◆ **Requirement**
Although the entries contain pictures, repeat only their words, exactly as written.
--- START ---
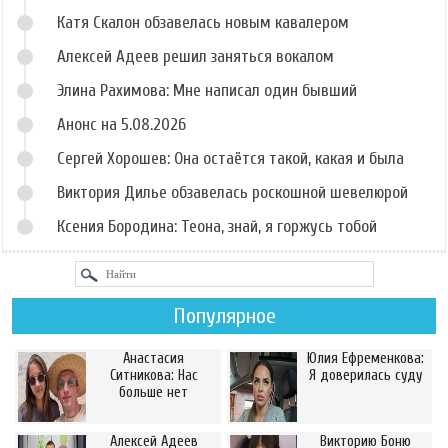
Катя Скалон обзавелась новым кавалером
Алексей Адеев решил заняться вокалом
Элина Рахимова: Мне написал один бывший
Анонс на 5.08.2026
Сергей Хорошев: Она остаётся такой, какая и была
Виктория Дилье обзавелась роскошной шевелюрой
Ксения Бородина: Теона, знай, я горжусь тобой
Популярное
Анастасия
Юлия Ефременкова:
Ситникова: Нас
Я доверилась суду
больше нет
Алексей Адеев
Викторию Боню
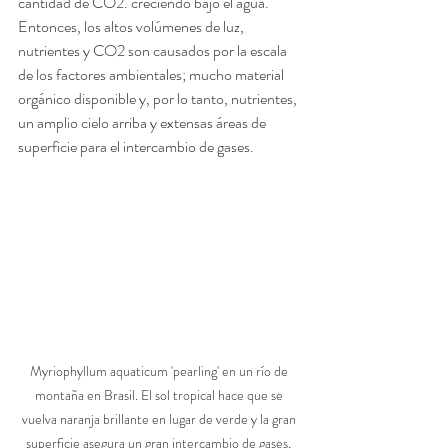
cantidad de CO2. creciendo bajo el agua. 
Entonces, los altos volúmenes de luz, 
nutrientes y CO2 son causados por la escala 
de los factores ambientales; mucho material 
orgánico disponible y, por lo tanto, nutrientes, 
un amplio cielo arriba y extensas áreas de 
superficie para el intercambio de gases. 
Myriophyllum aquaticum 'pearling' en un río de 
montaña en Brasil. El sol tropical hace que se 
vuelva naranja brillante en lugar de verde y la gran 
superficie asegura un gran intercambio de gases,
--- END ---
◆ **Expected answer**
Катя Скалон обзавелась новым кавалером
Алексей Адеев решил заняться вокалом
Элина Рахимова: Мне написал один бывший
Анонс на 5.08.2026
Сергей Хорошев: Она остаётся такой, какая и была
Виктория Дилье обзавелась роскошной шевелюрой
Ксения Бородина: Теона, знай, я горжусь тобой
Популярное
Анастасия
Юлия Ефременкова:
Ситникова: Нас
Я доверилась суду
больше нет
Алексей Адеев
Викторию Боню
cantidad de CO2. creciendo bajo el agua. 
Entonces, los altos volúmenes de luz, 
nutrientes y CO2 son causados por la escala 
de los factores ambientales; mucho material 
orgánico disponible y, por lo tanto, nutrientes, 
un amplio cielo arriba y extensas áreas de 
superficie para el intercambio de gases. 
Myriophyllum aquaticum 'pearling' en un río de 
montaña en Brasil. El sol tropical hace que se 
vuelva naranja brillante en lugar de verde y la gran 
superficie asegura un gran intercambio de gases,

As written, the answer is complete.